Cardiovascular outcomes in the Irbesartan Diabetic Nephropathy Trial of patients with type 2 diabetes and overt nephropathy

Ann Intern Med. 2003 Apr 1;138(7):542-9. doi: 10.7326/0003-4819-138-7-200304010-00010.


Background: Patients with diabetes have increased risk for adverse cardiovascular events. Angiotensin-converting enzyme inhibitors are protective in type 1 diabetes. However, no definitive studies have examined the use of angiotensin-receptor blockers in patients with type 2 diabetes and overt nephropathy. The primary outcomes of the Irbesartan Diabetic Nephropathy Trial were doubling of serum creatinine levels, end-stage renal disease, and death from any cause.

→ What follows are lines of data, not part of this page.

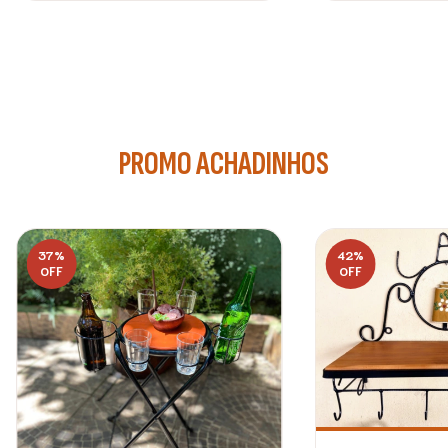
PROMO ACHADINHOS
37
%
42
%
OFF
OFF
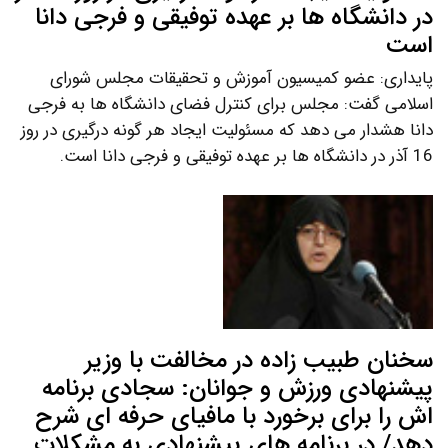
در دانشگاه ها بر عهده توفیقی و فرجی دانا
است
پایداری: عضو کمیسیون آموزش و تحقیقات مجلس شورای
اسلامی گفت: مجلس برای کنترل فضای دانشگاه ها به فرجی
دانا هشدار می دهد که مسئولیت ایجاد هر گونه درگیری در روز
16 آذر در دانشگاه ها بر عهده توفیقی و فرجی دانا است.
سخنان طبیب زاده در مخالفت با وزیر
پیشنهادی ورزش و جوانان: سجادی برنامه
اش را برای برخورد با مافیای حرفه ای شرح
دهد/ در برنامه های پیشنهادی به مشکلات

Objective: To compare rates of cardiovascular events among patients with type 2 diabetic nephropathy who received conventional antihypertensive therapy with an angiotensin-receptor blocker (irbesartan) or a calcium-channel blocker (amlodipine), or placebo.

Design: Randomized double-blind, placebo-controlled trial with a median follow-up of 2.6 years. A time event analysis was used.

Setting: 209 centers in the Americas, Europe, Israel, and Australasia.

Participants: 1715 adults with type 2 diabetic nephropathy and hypertension; serum creatinine levels of 89 micromol/L (1.0 mg/dL) to 266 micromol/L (3.0 mg/dL) in women and 106 micromol/L (1.2 mg/dL) to 266 micromol/L (3.0 mg/dL) in men; and urinary protein excretion rates of at least 900 mg/d.

Intervention: Treatment with irbesartan, amlodipine, or placebo.

Measurements: Time to cardiovascular death, myocardial infarction, congestive heart failure, strokes, and coronary revascularization.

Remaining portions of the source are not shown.